OYOYO (East Germany, 1980) by Chetna Vora shows everyday life for students from the Mongolian People's Republic, Chile, Guinea-Bissau and Cuba at a hall of residence in Berlin-Karlshorst. The Indian filmmaker studied at the Hochschule für Film und Fernsehen der DDR (HFF) in Potsdam-Babelsberg from 1976 onwards. Gautam Bora started studying at the HFF the same year as Chetna Vora. Before that, he had studied art in Guwahati in northern India. In EIN HERBST IM LÄNDCHEN BÄRWALDE (East Germany, 1983), Bora explores the life of a family of farmers in Bärwalde in southern Brandenburg.

Many International Filmmakers Learned Their Trade in East Germany

Chetna Vora und Gautam Bora were by no means the only foreign students at the HFF. Their films are representative of the problems and possibilities that arose when the East German film world came into contact with students from different countries. The total number of international students who came to Potsdam-Babelsberg remains unclear to this day, but a 1964 commemorative publication to celebrate the 10th anniversary of the Filmhochschule mentioned 31 graduates at that time. Ilka Brombach, likely the person who best knows the HFF film archive at today’s Filmuniversität Babelsberg, points out that the number of foreign students at the HFF rose in the 1970s, primarily while Peter Ulbrich was vice-chancellor. By 1989, a number in the low three figures can thus be assumed.

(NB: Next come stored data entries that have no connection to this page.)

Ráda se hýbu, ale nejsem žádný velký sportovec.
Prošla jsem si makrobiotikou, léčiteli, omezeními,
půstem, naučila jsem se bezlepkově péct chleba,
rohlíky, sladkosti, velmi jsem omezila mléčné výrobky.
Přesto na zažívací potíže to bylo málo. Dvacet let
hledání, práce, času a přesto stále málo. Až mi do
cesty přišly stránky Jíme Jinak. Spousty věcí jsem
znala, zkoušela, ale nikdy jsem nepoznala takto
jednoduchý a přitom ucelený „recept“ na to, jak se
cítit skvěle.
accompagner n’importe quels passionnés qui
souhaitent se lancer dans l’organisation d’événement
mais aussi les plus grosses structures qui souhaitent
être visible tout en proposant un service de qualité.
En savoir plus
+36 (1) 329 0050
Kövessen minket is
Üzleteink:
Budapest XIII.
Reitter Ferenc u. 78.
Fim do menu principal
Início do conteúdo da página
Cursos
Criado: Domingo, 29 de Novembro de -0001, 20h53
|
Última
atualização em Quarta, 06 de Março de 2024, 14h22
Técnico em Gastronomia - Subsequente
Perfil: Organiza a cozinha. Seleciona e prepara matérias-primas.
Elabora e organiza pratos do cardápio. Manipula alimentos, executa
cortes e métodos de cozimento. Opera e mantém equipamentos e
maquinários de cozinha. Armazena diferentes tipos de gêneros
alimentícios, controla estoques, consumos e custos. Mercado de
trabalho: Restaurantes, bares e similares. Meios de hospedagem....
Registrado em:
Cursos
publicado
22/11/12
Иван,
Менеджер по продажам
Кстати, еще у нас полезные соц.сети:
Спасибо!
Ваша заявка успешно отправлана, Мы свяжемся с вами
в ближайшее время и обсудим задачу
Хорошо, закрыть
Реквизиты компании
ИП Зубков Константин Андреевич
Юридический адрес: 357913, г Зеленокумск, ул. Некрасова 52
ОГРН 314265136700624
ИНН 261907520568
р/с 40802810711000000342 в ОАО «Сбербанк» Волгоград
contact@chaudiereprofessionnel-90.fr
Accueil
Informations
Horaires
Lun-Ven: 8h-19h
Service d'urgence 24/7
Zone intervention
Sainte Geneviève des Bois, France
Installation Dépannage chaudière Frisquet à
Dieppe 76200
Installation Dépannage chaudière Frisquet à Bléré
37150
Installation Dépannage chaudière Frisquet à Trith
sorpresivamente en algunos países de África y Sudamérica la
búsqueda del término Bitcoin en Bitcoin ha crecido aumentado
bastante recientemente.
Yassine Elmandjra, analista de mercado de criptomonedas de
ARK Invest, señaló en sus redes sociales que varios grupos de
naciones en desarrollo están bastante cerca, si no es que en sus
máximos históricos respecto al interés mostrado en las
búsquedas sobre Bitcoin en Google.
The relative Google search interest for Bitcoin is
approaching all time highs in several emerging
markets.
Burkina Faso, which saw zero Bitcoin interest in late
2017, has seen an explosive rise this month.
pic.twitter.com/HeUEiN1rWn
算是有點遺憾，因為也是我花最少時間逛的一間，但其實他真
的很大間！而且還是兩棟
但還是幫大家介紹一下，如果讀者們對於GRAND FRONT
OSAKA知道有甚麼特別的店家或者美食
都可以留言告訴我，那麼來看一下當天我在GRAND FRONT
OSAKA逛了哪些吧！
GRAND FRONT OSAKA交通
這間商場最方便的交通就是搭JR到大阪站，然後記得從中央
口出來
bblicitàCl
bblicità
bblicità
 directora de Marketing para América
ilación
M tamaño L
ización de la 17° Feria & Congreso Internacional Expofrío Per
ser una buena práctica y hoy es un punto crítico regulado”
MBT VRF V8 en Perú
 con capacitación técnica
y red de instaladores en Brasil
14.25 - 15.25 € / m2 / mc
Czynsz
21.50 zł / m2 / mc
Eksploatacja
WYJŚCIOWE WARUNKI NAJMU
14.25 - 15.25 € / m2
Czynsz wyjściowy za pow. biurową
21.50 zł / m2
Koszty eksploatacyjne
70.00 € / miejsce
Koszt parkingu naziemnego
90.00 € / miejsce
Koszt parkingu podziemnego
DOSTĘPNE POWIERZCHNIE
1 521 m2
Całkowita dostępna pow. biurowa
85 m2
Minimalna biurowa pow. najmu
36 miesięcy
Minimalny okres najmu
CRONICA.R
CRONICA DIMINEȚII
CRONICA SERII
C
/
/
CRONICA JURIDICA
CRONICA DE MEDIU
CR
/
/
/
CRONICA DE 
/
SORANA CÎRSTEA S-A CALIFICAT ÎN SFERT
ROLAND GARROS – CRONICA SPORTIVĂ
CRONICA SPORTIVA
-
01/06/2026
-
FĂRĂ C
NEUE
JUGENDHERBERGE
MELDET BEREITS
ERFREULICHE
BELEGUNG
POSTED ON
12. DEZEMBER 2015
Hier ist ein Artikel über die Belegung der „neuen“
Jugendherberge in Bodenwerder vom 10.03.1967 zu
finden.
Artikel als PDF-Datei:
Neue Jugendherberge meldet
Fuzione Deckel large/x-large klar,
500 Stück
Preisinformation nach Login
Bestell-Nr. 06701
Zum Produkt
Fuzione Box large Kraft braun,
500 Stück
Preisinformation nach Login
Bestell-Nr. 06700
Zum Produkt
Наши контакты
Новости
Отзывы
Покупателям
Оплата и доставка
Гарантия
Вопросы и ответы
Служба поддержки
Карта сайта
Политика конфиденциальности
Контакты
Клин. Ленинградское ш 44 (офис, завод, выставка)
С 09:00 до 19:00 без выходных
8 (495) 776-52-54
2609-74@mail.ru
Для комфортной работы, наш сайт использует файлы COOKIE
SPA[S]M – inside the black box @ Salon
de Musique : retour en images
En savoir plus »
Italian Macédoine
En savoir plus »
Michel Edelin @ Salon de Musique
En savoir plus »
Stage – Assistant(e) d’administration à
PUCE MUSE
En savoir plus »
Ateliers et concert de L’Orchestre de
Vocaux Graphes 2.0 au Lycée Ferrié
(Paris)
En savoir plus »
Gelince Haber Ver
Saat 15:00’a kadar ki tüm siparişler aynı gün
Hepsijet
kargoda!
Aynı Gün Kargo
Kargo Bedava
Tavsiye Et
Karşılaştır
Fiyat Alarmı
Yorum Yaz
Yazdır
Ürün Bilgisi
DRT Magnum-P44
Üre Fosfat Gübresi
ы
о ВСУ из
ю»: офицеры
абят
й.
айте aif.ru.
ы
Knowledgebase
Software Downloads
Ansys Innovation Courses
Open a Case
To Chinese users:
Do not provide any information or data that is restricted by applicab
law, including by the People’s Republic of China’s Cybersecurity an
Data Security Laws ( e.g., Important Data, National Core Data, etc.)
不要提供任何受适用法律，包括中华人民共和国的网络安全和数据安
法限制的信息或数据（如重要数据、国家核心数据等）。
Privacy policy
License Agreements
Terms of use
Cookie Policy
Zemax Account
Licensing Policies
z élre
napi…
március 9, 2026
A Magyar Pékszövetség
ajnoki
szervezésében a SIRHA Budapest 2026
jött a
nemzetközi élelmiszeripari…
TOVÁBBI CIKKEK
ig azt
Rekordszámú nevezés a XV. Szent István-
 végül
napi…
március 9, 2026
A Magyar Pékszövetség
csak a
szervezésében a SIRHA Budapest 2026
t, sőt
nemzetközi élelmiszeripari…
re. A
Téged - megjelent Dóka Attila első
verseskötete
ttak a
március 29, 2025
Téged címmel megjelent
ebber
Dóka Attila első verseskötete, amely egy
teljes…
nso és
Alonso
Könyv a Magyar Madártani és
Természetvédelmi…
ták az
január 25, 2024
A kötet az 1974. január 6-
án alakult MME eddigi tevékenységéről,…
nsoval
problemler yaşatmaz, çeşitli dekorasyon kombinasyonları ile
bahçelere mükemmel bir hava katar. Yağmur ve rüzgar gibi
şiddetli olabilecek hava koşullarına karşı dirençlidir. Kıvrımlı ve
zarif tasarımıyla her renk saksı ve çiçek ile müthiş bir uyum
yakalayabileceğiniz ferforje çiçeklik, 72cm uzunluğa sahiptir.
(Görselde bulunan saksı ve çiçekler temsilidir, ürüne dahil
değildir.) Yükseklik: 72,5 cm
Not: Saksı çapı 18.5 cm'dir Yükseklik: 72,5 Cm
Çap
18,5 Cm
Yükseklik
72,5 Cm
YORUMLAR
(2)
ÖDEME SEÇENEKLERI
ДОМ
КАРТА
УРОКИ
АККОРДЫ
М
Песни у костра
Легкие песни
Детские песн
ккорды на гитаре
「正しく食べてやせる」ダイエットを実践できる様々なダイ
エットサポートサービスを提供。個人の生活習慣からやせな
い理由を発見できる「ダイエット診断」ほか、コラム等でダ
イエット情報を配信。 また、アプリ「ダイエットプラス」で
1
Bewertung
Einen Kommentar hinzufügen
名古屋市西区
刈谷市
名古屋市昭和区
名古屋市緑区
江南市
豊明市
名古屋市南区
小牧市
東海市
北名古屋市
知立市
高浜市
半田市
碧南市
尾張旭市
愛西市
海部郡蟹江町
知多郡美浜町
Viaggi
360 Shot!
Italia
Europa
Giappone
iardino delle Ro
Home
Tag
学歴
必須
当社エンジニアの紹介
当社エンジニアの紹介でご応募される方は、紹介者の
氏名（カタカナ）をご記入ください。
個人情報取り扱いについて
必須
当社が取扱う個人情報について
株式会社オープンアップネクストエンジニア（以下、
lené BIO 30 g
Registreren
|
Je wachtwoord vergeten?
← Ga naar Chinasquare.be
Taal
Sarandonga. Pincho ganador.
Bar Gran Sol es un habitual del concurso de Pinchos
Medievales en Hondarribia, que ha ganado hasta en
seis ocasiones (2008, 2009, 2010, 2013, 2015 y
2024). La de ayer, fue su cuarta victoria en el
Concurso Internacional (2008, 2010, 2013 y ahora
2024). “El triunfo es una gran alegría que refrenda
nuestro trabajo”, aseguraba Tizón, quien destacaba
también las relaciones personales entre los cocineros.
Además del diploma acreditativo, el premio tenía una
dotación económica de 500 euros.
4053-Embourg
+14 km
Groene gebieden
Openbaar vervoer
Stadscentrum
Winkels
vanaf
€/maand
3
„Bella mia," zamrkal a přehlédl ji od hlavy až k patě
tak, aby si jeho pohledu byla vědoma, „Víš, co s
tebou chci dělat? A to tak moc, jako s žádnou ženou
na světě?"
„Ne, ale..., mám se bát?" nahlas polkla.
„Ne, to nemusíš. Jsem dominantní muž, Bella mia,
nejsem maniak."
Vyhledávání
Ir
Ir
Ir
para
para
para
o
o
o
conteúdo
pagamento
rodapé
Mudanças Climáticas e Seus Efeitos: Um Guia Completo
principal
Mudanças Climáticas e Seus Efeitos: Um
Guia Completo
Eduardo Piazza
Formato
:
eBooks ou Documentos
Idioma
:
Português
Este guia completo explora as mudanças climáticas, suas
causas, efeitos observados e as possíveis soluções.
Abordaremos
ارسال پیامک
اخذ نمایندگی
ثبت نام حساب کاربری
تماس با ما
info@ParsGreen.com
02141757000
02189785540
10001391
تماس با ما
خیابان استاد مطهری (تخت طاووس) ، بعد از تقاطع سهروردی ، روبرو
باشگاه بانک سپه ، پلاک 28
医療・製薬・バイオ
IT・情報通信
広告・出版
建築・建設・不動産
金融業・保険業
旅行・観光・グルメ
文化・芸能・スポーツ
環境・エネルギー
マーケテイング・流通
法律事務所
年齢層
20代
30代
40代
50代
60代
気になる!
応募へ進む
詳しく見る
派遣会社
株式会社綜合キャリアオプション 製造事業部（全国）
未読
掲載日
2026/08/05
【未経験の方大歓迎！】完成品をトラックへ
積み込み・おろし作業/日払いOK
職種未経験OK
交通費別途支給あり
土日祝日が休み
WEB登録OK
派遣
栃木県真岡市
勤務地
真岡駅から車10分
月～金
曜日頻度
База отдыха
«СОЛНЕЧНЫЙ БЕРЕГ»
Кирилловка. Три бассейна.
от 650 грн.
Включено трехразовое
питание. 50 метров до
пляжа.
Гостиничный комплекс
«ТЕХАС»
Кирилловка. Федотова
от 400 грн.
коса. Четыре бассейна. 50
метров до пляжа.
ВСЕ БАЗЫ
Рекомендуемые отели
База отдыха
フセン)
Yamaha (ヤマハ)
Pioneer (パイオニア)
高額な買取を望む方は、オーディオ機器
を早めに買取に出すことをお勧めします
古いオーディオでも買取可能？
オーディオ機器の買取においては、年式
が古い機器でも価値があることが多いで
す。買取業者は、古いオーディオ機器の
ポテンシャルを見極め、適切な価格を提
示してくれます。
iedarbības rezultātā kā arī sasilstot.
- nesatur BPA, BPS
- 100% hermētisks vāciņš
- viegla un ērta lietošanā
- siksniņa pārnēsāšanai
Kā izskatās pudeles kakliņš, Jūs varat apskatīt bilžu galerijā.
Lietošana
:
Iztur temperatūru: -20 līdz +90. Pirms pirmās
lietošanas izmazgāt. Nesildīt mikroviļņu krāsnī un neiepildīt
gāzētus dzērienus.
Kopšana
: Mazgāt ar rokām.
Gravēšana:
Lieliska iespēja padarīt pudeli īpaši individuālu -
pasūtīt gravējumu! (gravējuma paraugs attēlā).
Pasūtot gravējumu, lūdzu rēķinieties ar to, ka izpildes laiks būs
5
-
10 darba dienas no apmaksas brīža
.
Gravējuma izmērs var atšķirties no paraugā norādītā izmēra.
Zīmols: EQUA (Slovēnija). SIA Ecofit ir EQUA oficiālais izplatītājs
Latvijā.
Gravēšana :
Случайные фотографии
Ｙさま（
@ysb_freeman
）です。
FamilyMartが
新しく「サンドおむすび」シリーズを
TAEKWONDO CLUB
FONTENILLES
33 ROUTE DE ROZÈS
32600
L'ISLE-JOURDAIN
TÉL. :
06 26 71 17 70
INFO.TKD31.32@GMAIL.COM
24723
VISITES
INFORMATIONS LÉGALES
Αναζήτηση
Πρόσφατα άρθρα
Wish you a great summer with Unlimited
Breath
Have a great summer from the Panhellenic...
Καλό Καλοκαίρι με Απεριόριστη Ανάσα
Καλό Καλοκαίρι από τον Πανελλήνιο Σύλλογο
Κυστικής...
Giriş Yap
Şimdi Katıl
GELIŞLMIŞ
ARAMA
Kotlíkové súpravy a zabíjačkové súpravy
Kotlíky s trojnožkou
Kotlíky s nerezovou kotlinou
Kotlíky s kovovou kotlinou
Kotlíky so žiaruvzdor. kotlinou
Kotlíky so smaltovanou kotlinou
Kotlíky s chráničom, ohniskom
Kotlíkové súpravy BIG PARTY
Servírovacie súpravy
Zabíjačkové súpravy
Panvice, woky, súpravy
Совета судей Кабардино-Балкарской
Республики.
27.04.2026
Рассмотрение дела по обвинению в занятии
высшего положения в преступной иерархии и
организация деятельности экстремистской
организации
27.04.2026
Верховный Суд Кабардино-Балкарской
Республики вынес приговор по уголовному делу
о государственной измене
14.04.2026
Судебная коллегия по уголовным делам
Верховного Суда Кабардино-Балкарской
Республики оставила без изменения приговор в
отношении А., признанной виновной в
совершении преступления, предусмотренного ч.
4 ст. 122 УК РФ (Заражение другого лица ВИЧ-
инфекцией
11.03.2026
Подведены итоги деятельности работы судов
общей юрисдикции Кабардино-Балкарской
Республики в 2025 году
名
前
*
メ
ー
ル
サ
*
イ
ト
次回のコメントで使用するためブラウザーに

“A film that’s uninteresting from one perspective can be a key document when viewed from another.”

The entire spectrum of the film schools’ archives have yet to receive full film historiographical attention. When people look at these archives, it is first and foremost to find the early works of German directors who went on to become famous.  The films made by foreign students have received considerably less scrutiny, whereby film historical attention is not a given, but rather akin to an adoption of sorts. A film that’s uninteresting from one perspective can be a key document when viewed from another.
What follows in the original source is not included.